Pada pagi dinihariku yang terakhir di pantai yang lebih senyap dari pantai Kuta, tiba-tiba aku ingin menulis surat pada siapa saja perempuan, sosok yang cantik dan lemah gemulai, sosok dengan penuh pesona ibunda, sosok yang tak pernah punya dendam, sosok yang pemaaf, karena ia terilhami oleh ar-rahim.

Mungkin ini adalah sebagian dari kegombalanku, tapi haruskah aku dikatakan gombal dulu sebelum aku mengucapkannya secara tulus, bahwa aku tak bisa hidup tanpa perempuan.

Ia begitu mengobsesiku, untuk terus hidup meski didera oleh penyakit pemberian sang maha Kekasih. Sementara Tuhan begitu jauh dan dingin, tanpa sosok Ibunda, Allah adalah jauh dari pandanganku.

Tetapi dengan adanya perempuan bernama Ibunda, Allah jadi semakin nyata, Ia adalah sosok sang Maha Pengasih. Yang terus hadir diantara gumaman doa dari perempuan tua, yang bermata sangat bening dan selalu mengusap-usap rambutku.

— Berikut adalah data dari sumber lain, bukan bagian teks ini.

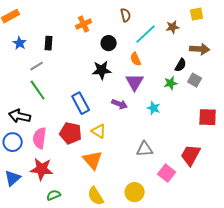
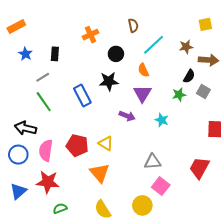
brown star: (173, 27) -> (186, 47), moved
blue rectangle: (81, 103) -> (82, 96), moved
pink square: (167, 173) -> (161, 186), moved

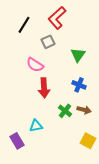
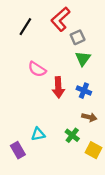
gray square: (48, 42) -> (78, 37), moved
red arrow: (44, 88) -> (58, 87), moved
green cross: (65, 111) -> (72, 135), moved

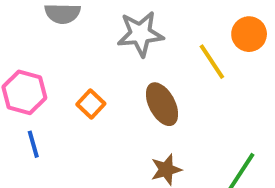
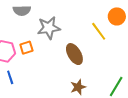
gray star: (140, 34) -> (49, 28), moved
orange square: (91, 104) -> (26, 48), moved, turned 32

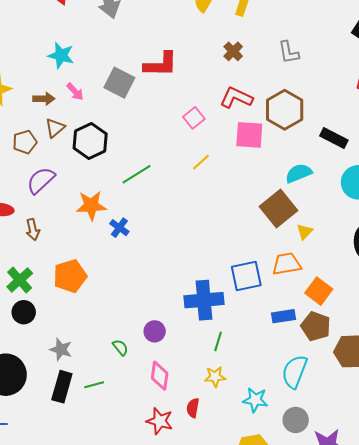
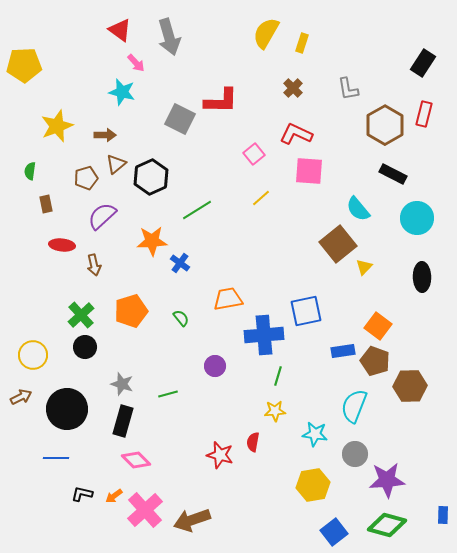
pink arrow: (75, 92) -> (136, 63), moved
brown hexagon: (285, 110) -> (385, 125), moved
cyan semicircle: (299, 173) -> (358, 209), turned -108
orange trapezoid: (287, 264) -> (228, 299), moved
green semicircle: (120, 347) -> (181, 318), moved
pink diamond: (160, 376) -> (136, 460), moved, turned -52
green line: (94, 385) -> (168, 394), moved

Perempuan maha hebat, Ia mudah sekali untuk memaafkan keburukan lelaki, tetapi ia sangat memendam akan kebaikan masa-masa lalu yang indah. Dengan air mata yang tak ingin diketahui orang.

Ia bisa saja punya banyak sekali keinginan, harapan, cita-cita, cinta kasih sayang, yang tak pernah kesampaian, menabrak dinding karang. Tetapi, lain dengan laki-laki, Ia sosok yang tahan untuk bertahan dengan kesedihan, yang mampu menahan harapan dengan senyuman seorang Ibu.

Seseorang perempuan, kebanyakan lebih tahan sendirian utk membesarkan anak-anaknya, sedangkan laki-laki, seperti aku, betapa tak tahannya ditinggal perempuan, untuk membesarkan anak-anak.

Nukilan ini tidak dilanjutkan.